After some discussions last night (on another thread with Ms. Zelda_Pinwheel), my pea brain came up with a different slant on how copyright should be organized. It's guaranteed to annoy everybody involved, so please save you brickbats until I'm finished.

There are two great annoyances of current copyright law (US or the various flavors of Berne). First, the tendency of big corporations to lobby (that's the polite term) to get extensions to the copyright length so they can treat their intellectual property as a perpetual (real) property, rather than as a wasting asset. Second, what to do about "Orphan" copyrights. ("Orphan" copyrights being I.P. that are under copyright, but there is no way to track down the copyright holders.) Could these be fairly fixed, within the conceptual structure of copyright? I think so.

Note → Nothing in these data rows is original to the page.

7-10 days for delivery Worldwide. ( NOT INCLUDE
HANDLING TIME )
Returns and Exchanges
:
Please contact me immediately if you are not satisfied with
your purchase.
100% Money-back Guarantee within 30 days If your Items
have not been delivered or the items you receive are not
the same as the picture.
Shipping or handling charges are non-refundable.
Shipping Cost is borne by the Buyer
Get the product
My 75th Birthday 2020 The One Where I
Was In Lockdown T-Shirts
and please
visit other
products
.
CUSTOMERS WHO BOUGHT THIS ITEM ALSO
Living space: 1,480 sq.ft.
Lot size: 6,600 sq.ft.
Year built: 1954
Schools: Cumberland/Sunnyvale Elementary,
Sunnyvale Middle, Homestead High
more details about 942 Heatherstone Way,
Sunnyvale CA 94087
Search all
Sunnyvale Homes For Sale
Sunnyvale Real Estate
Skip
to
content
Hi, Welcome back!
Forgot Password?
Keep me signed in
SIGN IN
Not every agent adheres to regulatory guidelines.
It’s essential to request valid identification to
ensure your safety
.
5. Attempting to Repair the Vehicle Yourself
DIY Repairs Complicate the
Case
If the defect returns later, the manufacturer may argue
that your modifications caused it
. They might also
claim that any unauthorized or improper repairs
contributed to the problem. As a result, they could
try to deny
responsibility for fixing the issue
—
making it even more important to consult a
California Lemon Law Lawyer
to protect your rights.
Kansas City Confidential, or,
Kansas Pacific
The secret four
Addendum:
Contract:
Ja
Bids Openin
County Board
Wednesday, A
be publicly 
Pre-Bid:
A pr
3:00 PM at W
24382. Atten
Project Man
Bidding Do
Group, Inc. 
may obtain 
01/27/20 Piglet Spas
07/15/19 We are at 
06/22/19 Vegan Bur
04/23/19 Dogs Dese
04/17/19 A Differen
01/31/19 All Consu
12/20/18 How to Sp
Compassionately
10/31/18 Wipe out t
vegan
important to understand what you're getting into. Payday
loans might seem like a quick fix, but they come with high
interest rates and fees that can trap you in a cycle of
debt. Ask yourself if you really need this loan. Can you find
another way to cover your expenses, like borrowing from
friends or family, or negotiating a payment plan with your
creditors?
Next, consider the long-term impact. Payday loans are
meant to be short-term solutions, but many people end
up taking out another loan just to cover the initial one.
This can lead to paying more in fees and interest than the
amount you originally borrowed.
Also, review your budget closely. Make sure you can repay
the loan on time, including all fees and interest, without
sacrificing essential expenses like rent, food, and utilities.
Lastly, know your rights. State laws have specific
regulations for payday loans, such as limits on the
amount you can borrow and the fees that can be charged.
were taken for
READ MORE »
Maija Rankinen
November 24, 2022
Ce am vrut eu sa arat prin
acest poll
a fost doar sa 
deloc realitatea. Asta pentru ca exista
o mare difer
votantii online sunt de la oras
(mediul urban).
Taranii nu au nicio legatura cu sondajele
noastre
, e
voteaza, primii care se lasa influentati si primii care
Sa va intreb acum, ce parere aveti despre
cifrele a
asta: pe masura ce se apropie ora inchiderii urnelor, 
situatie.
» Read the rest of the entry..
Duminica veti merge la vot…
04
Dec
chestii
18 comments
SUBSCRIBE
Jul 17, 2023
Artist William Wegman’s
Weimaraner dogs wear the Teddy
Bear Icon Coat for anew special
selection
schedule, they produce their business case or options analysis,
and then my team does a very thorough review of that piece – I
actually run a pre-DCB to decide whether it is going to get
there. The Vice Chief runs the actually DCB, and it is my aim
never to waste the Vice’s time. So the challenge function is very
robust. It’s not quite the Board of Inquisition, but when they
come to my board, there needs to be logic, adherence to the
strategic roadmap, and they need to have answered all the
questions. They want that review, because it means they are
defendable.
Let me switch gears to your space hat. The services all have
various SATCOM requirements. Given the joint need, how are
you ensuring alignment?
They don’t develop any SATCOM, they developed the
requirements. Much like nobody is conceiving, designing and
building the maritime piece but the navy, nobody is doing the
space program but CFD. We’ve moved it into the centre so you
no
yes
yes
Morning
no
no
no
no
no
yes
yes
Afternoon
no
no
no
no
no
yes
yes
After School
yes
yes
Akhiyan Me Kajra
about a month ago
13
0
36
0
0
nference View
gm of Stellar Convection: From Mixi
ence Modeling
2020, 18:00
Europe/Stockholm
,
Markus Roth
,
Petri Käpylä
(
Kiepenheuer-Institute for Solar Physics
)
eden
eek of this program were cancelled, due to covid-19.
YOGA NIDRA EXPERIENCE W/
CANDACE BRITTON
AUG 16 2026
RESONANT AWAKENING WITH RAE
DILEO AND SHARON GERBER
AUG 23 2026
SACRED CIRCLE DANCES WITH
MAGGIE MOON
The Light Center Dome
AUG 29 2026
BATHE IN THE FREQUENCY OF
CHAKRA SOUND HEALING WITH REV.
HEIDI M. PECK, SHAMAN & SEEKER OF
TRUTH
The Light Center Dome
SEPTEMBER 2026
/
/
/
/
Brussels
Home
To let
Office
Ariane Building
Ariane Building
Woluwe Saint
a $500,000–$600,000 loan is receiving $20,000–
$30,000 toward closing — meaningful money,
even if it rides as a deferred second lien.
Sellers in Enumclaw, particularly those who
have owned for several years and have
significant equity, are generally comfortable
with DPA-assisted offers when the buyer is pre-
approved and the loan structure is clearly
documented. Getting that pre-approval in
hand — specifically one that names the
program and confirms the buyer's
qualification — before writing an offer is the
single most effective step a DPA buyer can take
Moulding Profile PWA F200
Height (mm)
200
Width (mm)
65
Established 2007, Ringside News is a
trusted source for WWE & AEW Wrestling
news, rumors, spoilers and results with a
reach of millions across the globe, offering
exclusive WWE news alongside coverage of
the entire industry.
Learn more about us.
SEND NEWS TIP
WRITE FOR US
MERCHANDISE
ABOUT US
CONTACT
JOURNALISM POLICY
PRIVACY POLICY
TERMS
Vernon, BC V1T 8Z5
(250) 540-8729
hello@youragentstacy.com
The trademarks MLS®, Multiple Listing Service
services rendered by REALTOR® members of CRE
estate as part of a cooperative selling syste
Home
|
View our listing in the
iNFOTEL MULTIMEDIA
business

Copyright law has a twin, called patent law (which handles inventions). It started out very similar to copyright law, but the vast changes to copyright law (from the above first reason) has made it very different. Among the major differences, patent is limited to 20 years total (no extensions), and even during the 20 years, the holder must pay fees on a pre-defined, rising schedule to the patent office in order to maintain the validity of the patent.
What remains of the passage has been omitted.